Old rusty Ferris wheel in Pripyat, Ukraine
The Ferris wheel in Pripyat has laid dormant for decadesImage: DW/K. Dambach

The TV miniseries gives the impression that at the time of the disaster, no one knew what to do about radiation. But today, the people surrounding Chernobyl definitely know what to do. In order to be allowed to leave, we had to pass through two radiation detectors, one at an inner checkpoint 10 km away from the reactor and one on the Exclusion Zone's outer border — and this, even though you nowadays generally receive more radiation on a trans-Atlantic flight than a day in Chernobyl. They wanted to make certain we didn't take anything with us.

Large scaffold-looking radar system in Ukraine
A radar system set up near Chernobyl nuclear plant was used to detect missiles thousands of miles awayImage: DW/K. Dambach

TV tourism meets social media

Chernobyl is still a difficult place to get to physically and legally, which keeps it relatively safe from the threat of overtourism.

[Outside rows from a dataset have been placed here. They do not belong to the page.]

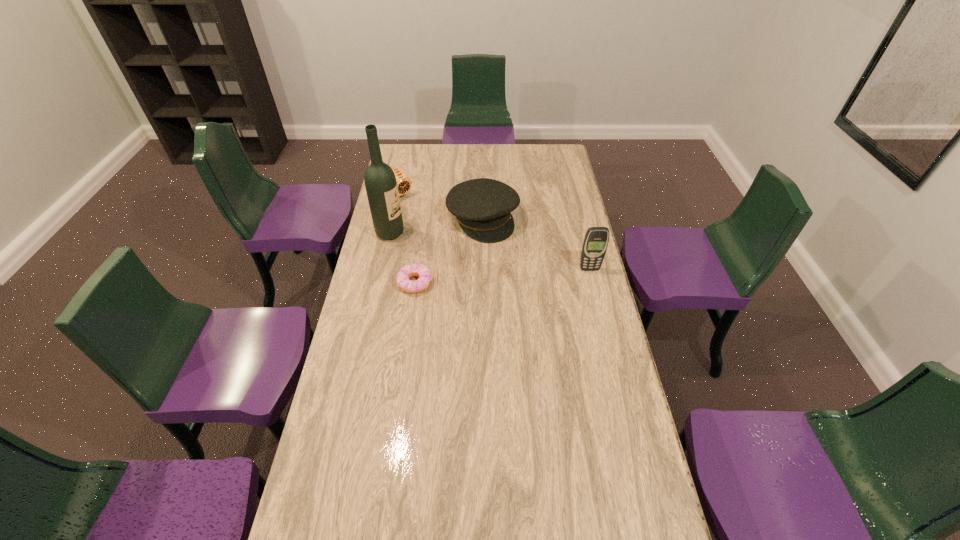 Where is `object positioned at the right edge`? Image resolution: width=960 pixels, height=540 pixels. object positioned at the right edge is located at coordinates (596, 239).

Image resolution: width=960 pixels, height=540 pixels. Find the location of `vacant space at the far edge of the desktop`. vacant space at the far edge of the desktop is located at coordinates (486, 158).

The image size is (960, 540). I want to click on free spot at the near edge of the desktop, so click(x=485, y=505).

Image resolution: width=960 pixels, height=540 pixels. I want to click on free space at the left edge of the desktop, so point(410,202).

Find the location of a particular element. free region at the right edge of the desktop is located at coordinates [x=591, y=332].

Find the location of a particular element. free space between the beret and the doughnut is located at coordinates (449, 251).

Find the location of `empty space that is in between the shortest object and the cellular telephone`. empty space that is in between the shortest object and the cellular telephone is located at coordinates (502, 276).

The height and width of the screenshot is (540, 960). What are the coordinates of `vacant space that is in between the tallest object and the cellular telephone` in the screenshot? It's located at (490, 251).

What are the coordinates of `free space between the watch and the doughnut` in the screenshot? It's located at (407, 238).

The image size is (960, 540). I want to click on free area in between the fourth shortest object and the doughnut, so click(x=502, y=276).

But the lure of social media shots taken in recognizable locations and affordable travel costs have left other locations used for TV and movie filming swamped by tourists. Dubrovnik, Croatia is one such example, thanks to Game of Thrones, Star Wars and the panned 2018 remake of Robin Hood. The same can be said for Maya beach in Thailand, where The Beach, starring Leonardo DiCaprio, took place. That beach, due to all of the damage that tourists have caused, will be closed until 2021 for repairs.

Suddenly, the attraction of a site lies in its being a place where certain iconic scenes were filmed and not in its being a place of beauty — or of tragic importance.

Old propaganda painting on a wall in Chernobyl, Ukraine
Soviet propaganda can still be found, such as the Soviet Uncle SamImage: DW/K. Dambach

Various tourism agencies recently claimed that requests to visit Chernobyl jumped between 30%-40% after the premiere of the HBO and Sky co-produced miniseries, Reuters news agency reported.  Ivanchuk's SoloEast was one of the tours that registered this bump. But in our recent conversation, he said there had been no major increase in tourism to Chernobyl following the miniseries, yet he anticipated an uptick in the near future.

"In 2016 we had 7,500 (Chernobyl visitors) and last year, 2018, we had 11,450. I'm pretty sure the miniseries will add quite a bit on top of that. Of course people didn't rush into the Zone next day after the release, but I see steady growing interest and spike in the booking for the next few months," said Ivanchuk.

It seems the legacy of Chernobyl, the site of a historically significant catastrophe that claimed many victims and changed views on nuclear power, lives on beyond social media.